About

Shepherding the Mind is not built on science, evolved from counselling or psychotherapeutic theory or sessions. It’s about living this stuff. For real. Walking on the left-hand side of authority figures, it is predicated on my own experiences of depression, my reflexive observations of a relationship with a dog (and, whisper it, with myself); how the discipline of an Academic Research Method can impose validity on stuff that is often confused by emotion, agenda, (often accidental) biases or an innate need for us to re-write history to serve our own defence structures. It solidified after a conversation with the former Chief Executive of Combat Stress in 2013, but needed a further decade to find a home. Its primary purpose is to reach — takes a beat — unreachable people.

In 2023 I applied to do a Masters in Psychology after my PhD. I’ve always been intensely interested in psychology and self-help, interested in ‘fixing’ myself. I’d bought a book in the ‘Greatest Books Distilled’ series, 50 Psychology Classics. Nothing to do with my time in the Academy, I’d already read 17 of them. Vicktor Frankl’s Man’s Search for Meaning, since you ask. There were plenty of self-help books I’d read too that obviously don’t qualify as worthy. Zig Zigler’s The Goals Principle or Johnathan Haidt’s The Happiness Hypothesis since …

I believe it’s possible to have a ‘lay’ view of this stuff that allows you to go to where bureaucratic rules and regulations don’t allow many proponents to go — as long as it’s systematic, robust and of no self-interest (personal agenda, it’s not about scoring points from incidents in your past). Discoveries from self-examination of a disturbed mind must be for general gain, not personal self-interest. In the interests of a better, more functioning, community. They must be accurate, poignant, and reference-able, ie, this credible person has thought about it and written about it too.
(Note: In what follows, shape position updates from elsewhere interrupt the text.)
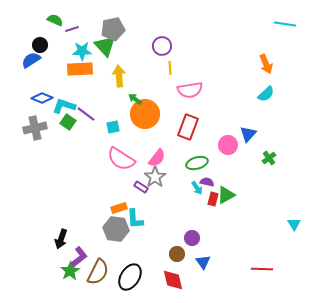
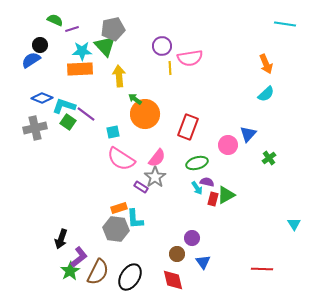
pink semicircle at (190, 90): moved 32 px up
cyan square at (113, 127): moved 5 px down
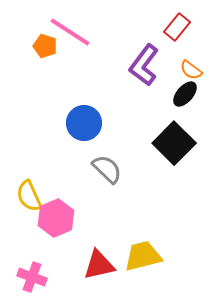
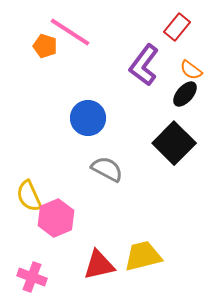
blue circle: moved 4 px right, 5 px up
gray semicircle: rotated 16 degrees counterclockwise
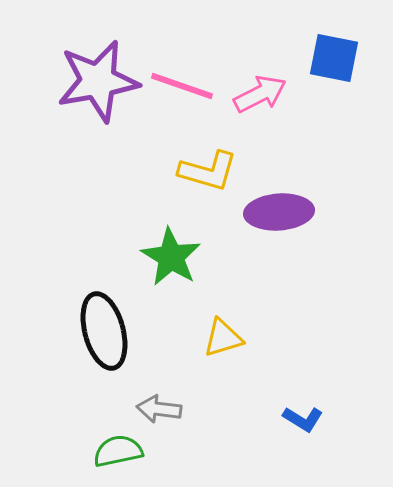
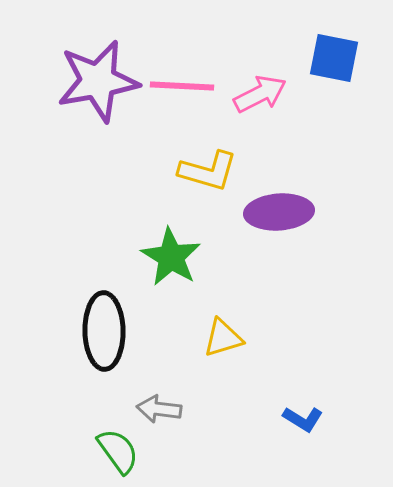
pink line: rotated 16 degrees counterclockwise
black ellipse: rotated 14 degrees clockwise
green semicircle: rotated 66 degrees clockwise
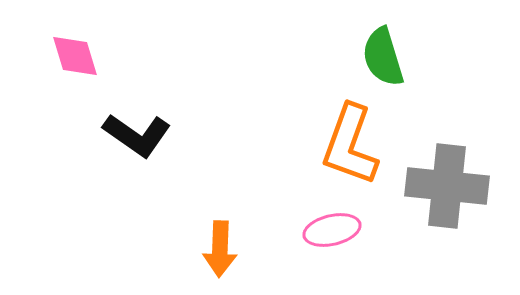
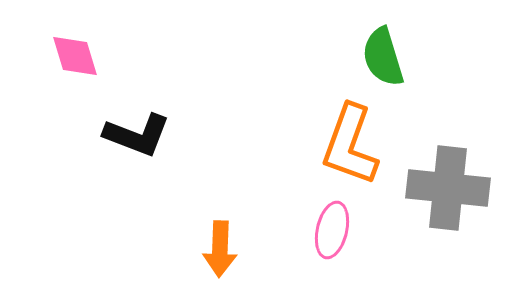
black L-shape: rotated 14 degrees counterclockwise
gray cross: moved 1 px right, 2 px down
pink ellipse: rotated 64 degrees counterclockwise
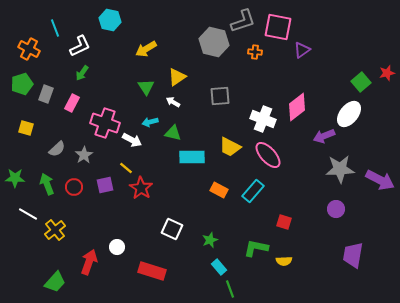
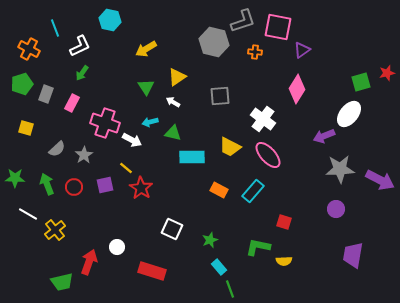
green square at (361, 82): rotated 24 degrees clockwise
pink diamond at (297, 107): moved 18 px up; rotated 20 degrees counterclockwise
white cross at (263, 119): rotated 15 degrees clockwise
green L-shape at (256, 248): moved 2 px right, 1 px up
green trapezoid at (55, 282): moved 7 px right; rotated 35 degrees clockwise
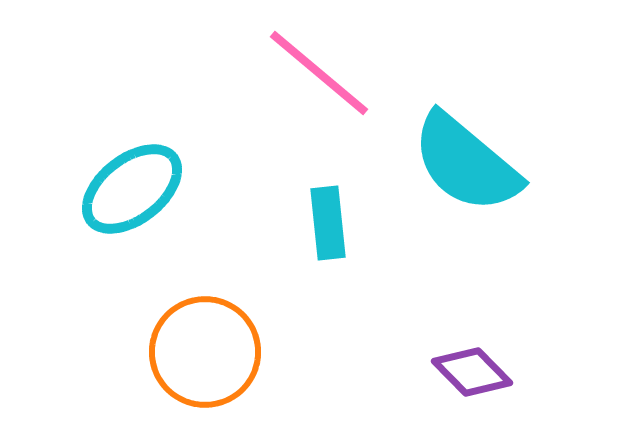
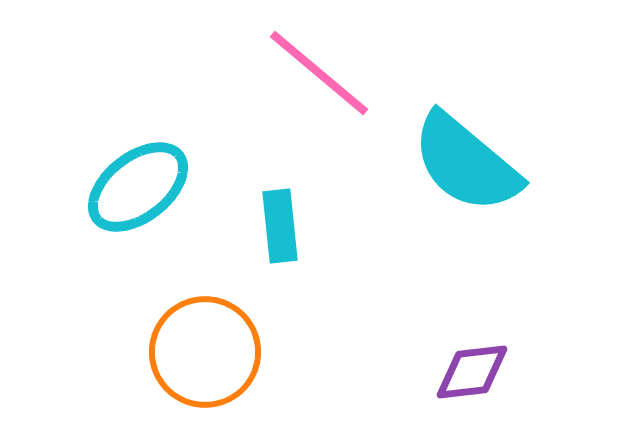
cyan ellipse: moved 6 px right, 2 px up
cyan rectangle: moved 48 px left, 3 px down
purple diamond: rotated 52 degrees counterclockwise
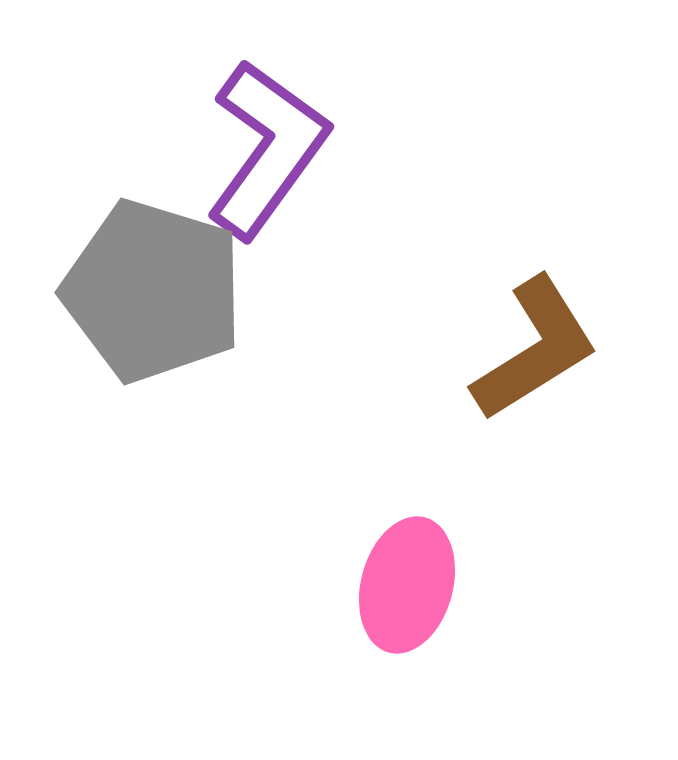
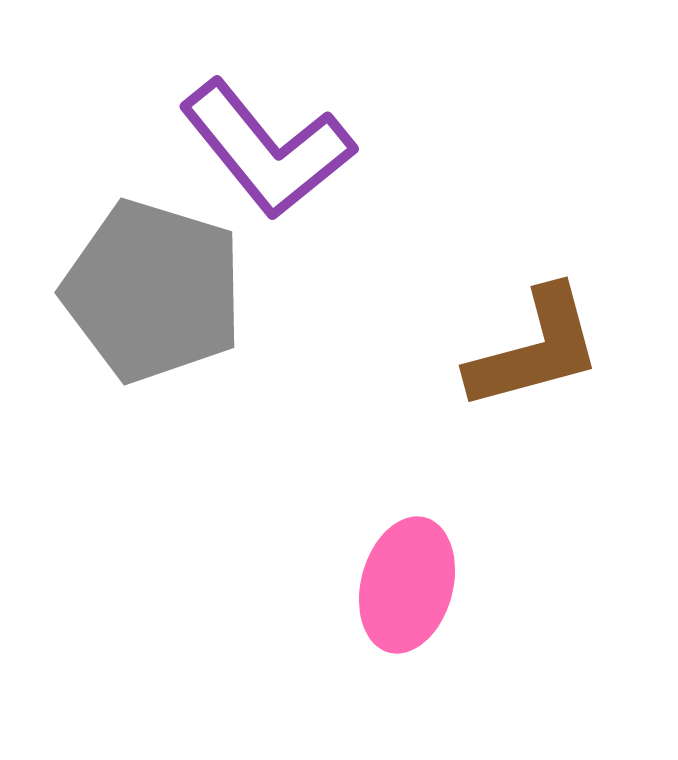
purple L-shape: rotated 105 degrees clockwise
brown L-shape: rotated 17 degrees clockwise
The idea for Shepherding the Mind was born in 2013 when a large German Shepherd dog came into my life under curious circumstances and I worked out how he was keeping me alive in a difficult situation. After a chat with the former CEO of Combat Stress, I started to plan for an organisation using dogs and horses for former-military personnel with complex PTSD, especially those who went on to choose to end their own life. I was no stranger to that kind of planning.

My own life got complex. The dog died. I’d promised myself to live one day, and one day only, longer than the dog. Again, for curious reasons, that didn’t happen. Now, or at least for now, cancer hasn’t got me either, although I’ve only lived one and a half of the five years I was given. So let’s see what the numbers say. At the moment they are on my side.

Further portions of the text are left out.